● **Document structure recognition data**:
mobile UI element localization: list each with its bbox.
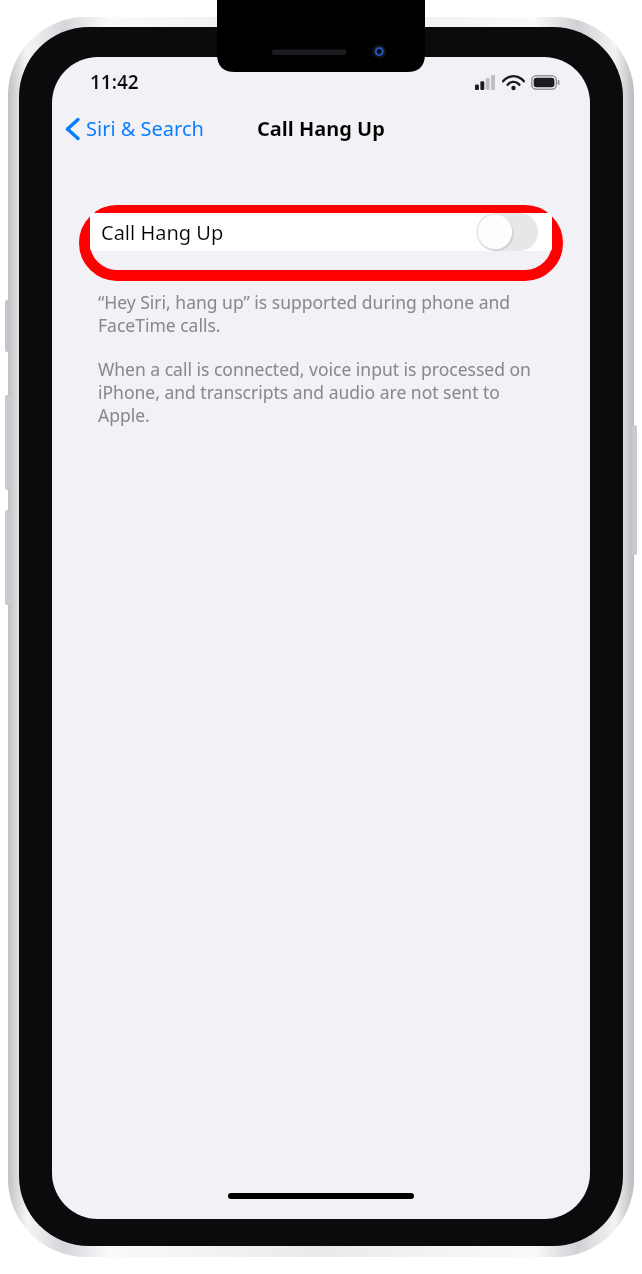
staticText: Call Hang Up <box>101 219 224 246</box>
button[interactable]: Siri & Search <box>52 109 214 148</box>
staticText: “Hey Siri, hang up” is supported during … <box>98 290 550 337</box>
staticText: 11:42 <box>90 69 139 95</box>
button[interactable]: Call Hang Up toggle, off <box>476 213 538 251</box>
staticText: When a call is connected, voice input is… <box>98 357 550 427</box>
staticText: Call Hang Up <box>257 115 385 142</box>
staticText: Siri & Search <box>86 115 204 142</box>
button[interactable]: Call Hang Up <box>90 213 552 251</box>
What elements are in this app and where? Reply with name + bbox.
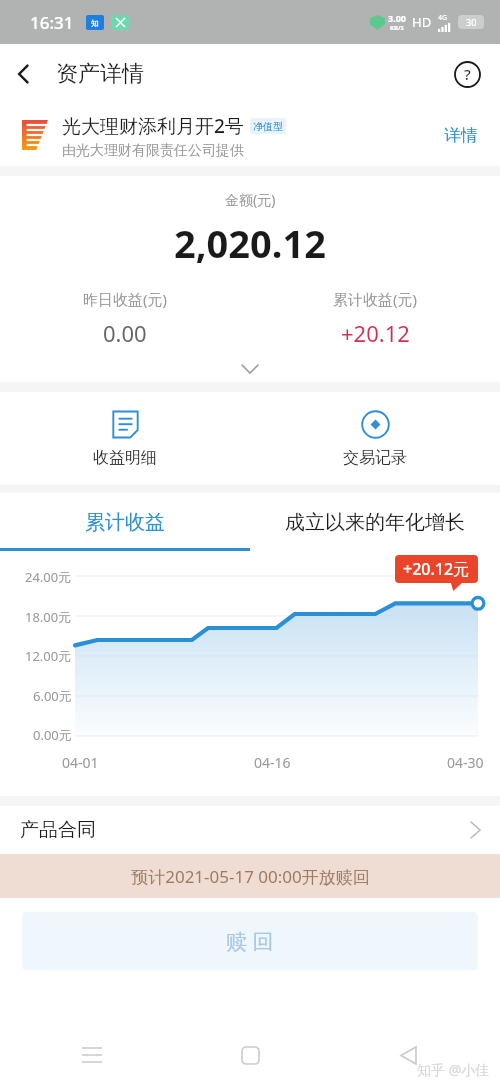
button[interactable]: 赎 回 [22, 912, 478, 970]
staticText: 由光大理财有限责任公司提供 [62, 142, 244, 160]
staticText: 光大理财添利月开2号 [62, 113, 244, 139]
button[interactable]: Recent apps [70, 1033, 114, 1077]
staticText: 04-16 [254, 753, 291, 772]
button[interactable]: 累计收益 [0, 493, 250, 551]
staticText: 金额(元) [225, 190, 276, 209]
staticText: 收益明细 [93, 448, 157, 468]
staticText: 累计收益 [85, 510, 165, 535]
staticText: 净值型 [253, 120, 283, 133]
staticText: +20.12元 [403, 558, 470, 580]
staticText: 0.00 [103, 318, 147, 348]
staticText: 6.00元 [33, 687, 72, 705]
staticText: 16:31 [30, 11, 74, 34]
staticText: 知 [91, 18, 99, 28]
button[interactable]: Home [228, 1033, 272, 1077]
button[interactable]: 详情 [436, 117, 486, 154]
staticText: HD [412, 13, 432, 31]
button[interactable]: Back [0, 50, 48, 98]
staticText: 详情 [444, 125, 478, 146]
staticText: 成立以来的年化增长 [285, 510, 465, 535]
staticText: ? [464, 64, 471, 84]
staticText: 昨日收益(元) [83, 289, 168, 309]
staticText: 产品合同 [20, 818, 96, 842]
staticText: 12.00元 [25, 647, 72, 665]
staticText: 30 [466, 16, 477, 28]
button[interactable]: Expand [230, 360, 270, 378]
staticText: 3.00 [388, 12, 406, 24]
staticText: 赎 回 [226, 927, 274, 956]
staticText: 04-30 [447, 753, 484, 772]
button[interactable]: 交易记录 [250, 392, 500, 485]
button[interactable]: 产品合同 [0, 806, 500, 854]
staticText: 0.00元 [33, 726, 72, 744]
staticText: 交易记录 [343, 448, 407, 468]
staticText: 知乎 @小佳 [417, 1060, 490, 1079]
staticText: 累计收益(元) [333, 289, 418, 309]
button[interactable]: 收益明细 [0, 392, 250, 485]
staticText: 4G [438, 13, 448, 23]
staticText: 24.00元 [25, 568, 72, 586]
staticText: 2,020.12 [174, 217, 326, 269]
staticText: 预计2021-05-17 00:00开放赎回 [131, 865, 370, 888]
staticText: 04-01 [62, 753, 99, 772]
button[interactable]: Back [386, 1033, 430, 1077]
button[interactable]: Help [444, 51, 490, 97]
staticText: 18.00元 [25, 608, 72, 626]
staticText: KB/S [390, 24, 404, 32]
staticText: 资产详情 [56, 60, 144, 88]
staticText: +20.12 [341, 318, 410, 348]
button[interactable]: 成立以来的年化增长 [250, 493, 500, 551]
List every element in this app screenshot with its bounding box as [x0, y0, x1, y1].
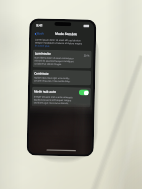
staticText: Lorem ipsum dolor sit amet elit sed do e… [35, 38, 81, 42]
staticText: ornare vel eu leo. Cras mattis dolor [34, 79, 70, 83]
staticText: Luminosite [35, 51, 52, 56]
staticText: Contraste [34, 71, 49, 76]
staticText: 9:41 [36, 24, 43, 28]
staticText: ut labore et dolore magna [34, 62, 62, 66]
staticText: Mode Sombre [55, 32, 77, 36]
button[interactable]: Back [34, 31, 44, 36]
staticText: Integer posuere erat a ante venenatis [34, 95, 73, 99]
button[interactable]: Mode nuit auto [32, 86, 91, 108]
staticText: dapibus posuere velit aliquet magna [34, 98, 72, 102]
other: Battery [83, 24, 89, 28]
button[interactable]: Contraste [32, 69, 91, 86]
staticText: elit sed do eiusmod tempor incididunt [34, 59, 75, 63]
button[interactable]: En savoir plus [35, 44, 50, 48]
button[interactable]: Luminosite [32, 49, 92, 69]
staticText: Back [37, 32, 44, 36]
staticText: Nullam quis risus eget urna mollis [34, 76, 70, 80]
staticText: Nam libero dolor sit amet consectetur [35, 56, 74, 60]
staticText: 20 % [84, 54, 90, 57]
button[interactable]: Toggle night mode [79, 89, 89, 96]
staticText: tempor incididunt ut labore et dolore ma… [35, 41, 83, 45]
staticText: Mode nuit auto [34, 89, 57, 94]
staticText: En savoir plus [35, 44, 50, 48]
staticText: sed diam eget risus varius blandit [34, 101, 69, 105]
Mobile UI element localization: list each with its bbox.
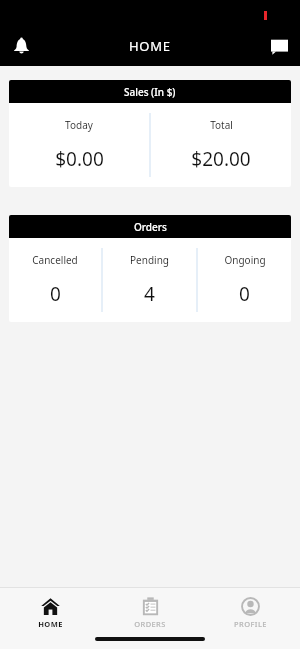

● **WHAT IS BEING ASKED**: Give each record above back word for word, but carry over none of the pictures.

● **WRITTEN RESPONSE**:
mobile UI element localization: list each with its bbox.
staticText: Call Hang Up <box>101 219 224 246</box>
button[interactable]: Siri & Search <box>52 109 214 148</box>
staticText: “Hey Siri, hang up” is supported during … <box>98 290 550 337</box>
staticText: 11:42 <box>90 69 139 95</box>
button[interactable]: Call Hang Up toggle, off <box>476 213 538 251</box>
staticText: When a call is connected, voice input is… <box>98 357 550 427</box>
staticText: Call Hang Up <box>257 115 385 142</box>
staticText: Siri & Search <box>86 115 204 142</box>
button[interactable]: Call Hang Up <box>90 213 552 251</box>
What elements are in this app and where? Reply with name + bbox.
button[interactable]: 赎 回 [22, 912, 478, 970]
staticText: 由光大理财有限责任公司提供 [62, 142, 244, 160]
staticText: 光大理财添利月开2号 [62, 113, 244, 139]
button[interactable]: Recent apps [70, 1033, 114, 1077]
staticText: 04-16 [254, 753, 291, 772]
button[interactable]: 累计收益 [0, 493, 250, 551]
staticText: 金额(元) [225, 190, 276, 209]
staticText: 收益明细 [93, 448, 157, 468]
staticText: 累计收益 [85, 510, 165, 535]
staticText: 净值型 [253, 120, 283, 133]
staticText: +20.12元 [403, 558, 470, 580]
staticText: 0.00 [103, 318, 147, 348]
staticText: 6.00元 [33, 687, 72, 705]
staticText: 16:31 [30, 11, 74, 34]
staticText: 知 [91, 18, 99, 28]
button[interactable]: Home [228, 1033, 272, 1077]
button[interactable]: 详情 [436, 117, 486, 154]
staticText: HD [412, 13, 432, 31]
button[interactable]: Back [0, 50, 48, 98]
staticText: 详情 [444, 125, 478, 146]
staticText: 成立以来的年化增长 [285, 510, 465, 535]
staticText: ? [464, 64, 471, 84]
staticText: 昨日收益(元) [83, 289, 168, 309]
staticText: 产品合同 [20, 818, 96, 842]
staticText: 12.00元 [25, 647, 72, 665]
staticText: 30 [466, 16, 477, 28]
button[interactable]: Expand [230, 360, 270, 378]
staticText: 3.00 [388, 12, 406, 24]
staticText: 赎 回 [226, 927, 274, 956]
staticText: 04-30 [447, 753, 484, 772]
button[interactable]: 交易记录 [250, 392, 500, 485]
button[interactable]: 产品合同 [0, 806, 500, 854]
staticText: 0.00元 [33, 726, 72, 744]
staticText: 交易记录 [343, 448, 407, 468]
staticText: 知乎 @小佳 [417, 1060, 490, 1079]
staticText: 累计收益(元) [333, 289, 418, 309]
button[interactable]: 收益明细 [0, 392, 250, 485]
staticText: 4G [438, 13, 448, 23]
staticText: 24.00元 [25, 568, 72, 586]
staticText: 2,020.12 [174, 217, 326, 269]
staticText: 预计2021-05-17 00:00开放赎回 [131, 865, 370, 888]
staticText: 04-01 [62, 753, 99, 772]
button[interactable]: Back [386, 1033, 430, 1077]
button[interactable]: Help [444, 51, 490, 97]
staticText: 18.00元 [25, 608, 72, 626]
staticText: KB/S [390, 24, 404, 32]
staticText: 资产详情 [56, 60, 144, 88]
staticText: +20.12 [341, 318, 410, 348]
button[interactable]: 成立以来的年化增长 [250, 493, 500, 551]
List every element in this app screenshot with its bounding box as [x0, y0, x1, y1].
staticText: Lorem ipsum dolor sit amet elit sed do e… [35, 38, 81, 42]
staticText: ornare vel eu leo. Cras mattis dolor [34, 79, 70, 83]
staticText: Luminosite [35, 51, 52, 56]
staticText: Contraste [34, 71, 49, 76]
staticText: 9:41 [36, 24, 43, 28]
staticText: ut labore et dolore magna [34, 62, 62, 66]
staticText: Mode Sombre [55, 32, 77, 36]
button[interactable]: Back [34, 31, 44, 36]
staticText: Integer posuere erat a ante venenatis [34, 95, 73, 99]
button[interactable]: Mode nuit auto [32, 86, 91, 108]
staticText: dapibus posuere velit aliquet magna [34, 98, 72, 102]
other: Battery [83, 24, 89, 28]
button[interactable]: Contraste [32, 69, 91, 86]
staticText: elit sed do eiusmod tempor incididunt [34, 59, 75, 63]
button[interactable]: En savoir plus [35, 44, 50, 48]
button[interactable]: Luminosite [32, 49, 92, 69]
staticText: Back [37, 32, 44, 36]
staticText: Nullam quis risus eget urna mollis [34, 76, 70, 80]
staticText: Nam libero dolor sit amet consectetur [35, 56, 74, 60]
staticText: 20 % [84, 54, 90, 57]
button[interactable]: Toggle night mode [79, 89, 89, 96]
staticText: tempor incididunt ut labore et dolore ma… [35, 41, 83, 45]
staticText: Mode nuit auto [34, 89, 57, 94]
staticText: En savoir plus [35, 44, 50, 48]
staticText: sed diam eget risus varius blandit [34, 101, 69, 105]
Mobile UI element localization: list each with its bbox.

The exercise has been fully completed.